- DATA RECORDS -
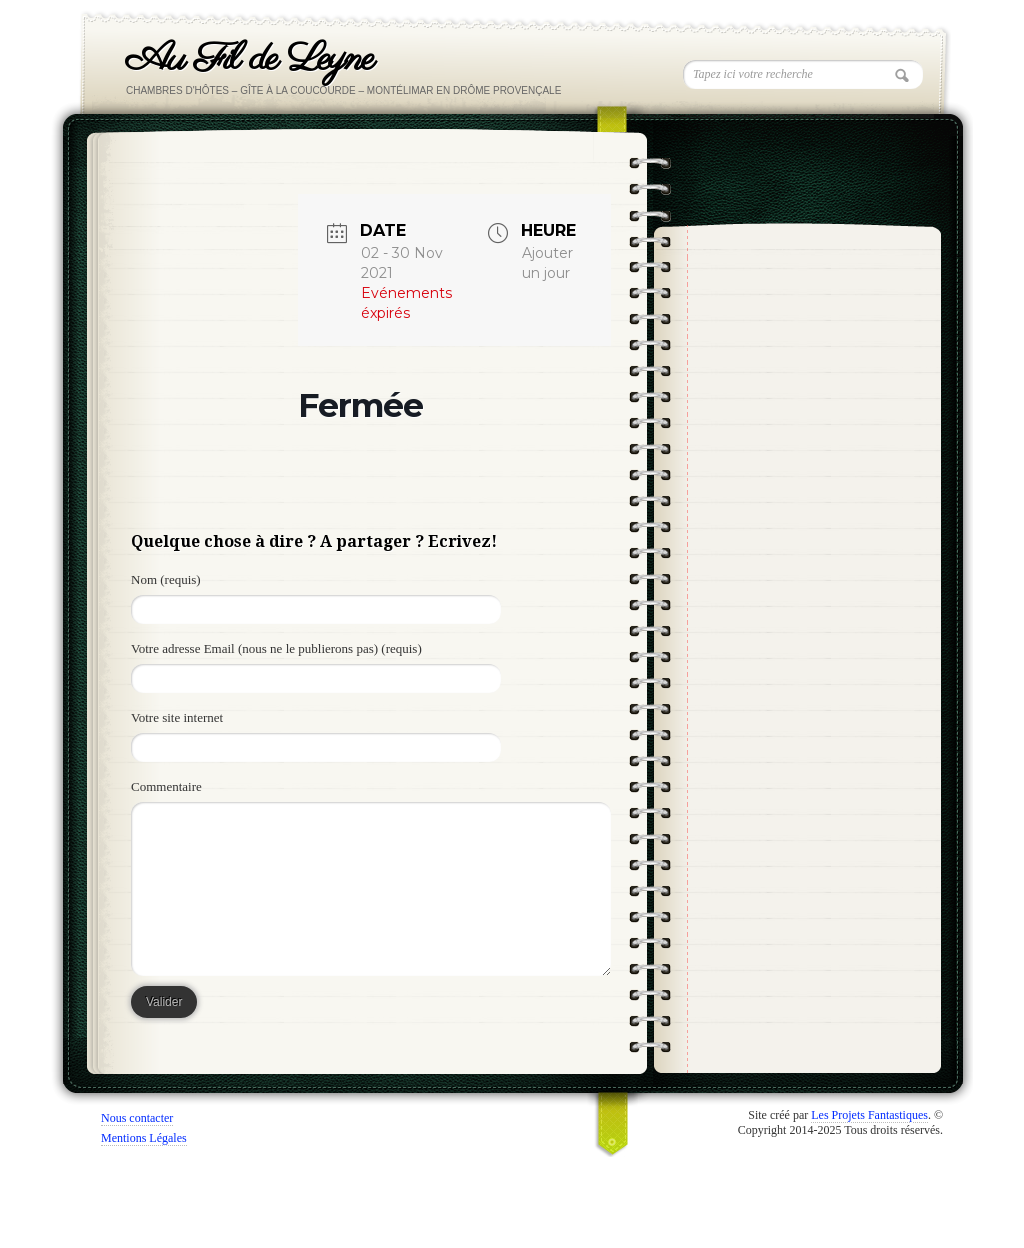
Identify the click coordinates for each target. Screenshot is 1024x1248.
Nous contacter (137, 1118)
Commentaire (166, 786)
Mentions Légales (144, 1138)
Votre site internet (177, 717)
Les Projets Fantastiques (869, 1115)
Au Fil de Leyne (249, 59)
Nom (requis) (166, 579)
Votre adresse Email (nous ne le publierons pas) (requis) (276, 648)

- TASK -
Copy out exactly the lines running from the line with "Nous contacter (137, 1118)" to the end of the records, inclusive.

- ANSWER TO THE EXERCISE -
Nous contacter (137, 1118)
Commentaire (166, 786)
Mentions Légales (144, 1138)
Votre site internet (177, 717)
Les Projets Fantastiques (869, 1115)
Au Fil de Leyne (249, 59)
Nom (requis) (166, 579)
Votre adresse Email (nous ne le publierons pas) (requis) (276, 648)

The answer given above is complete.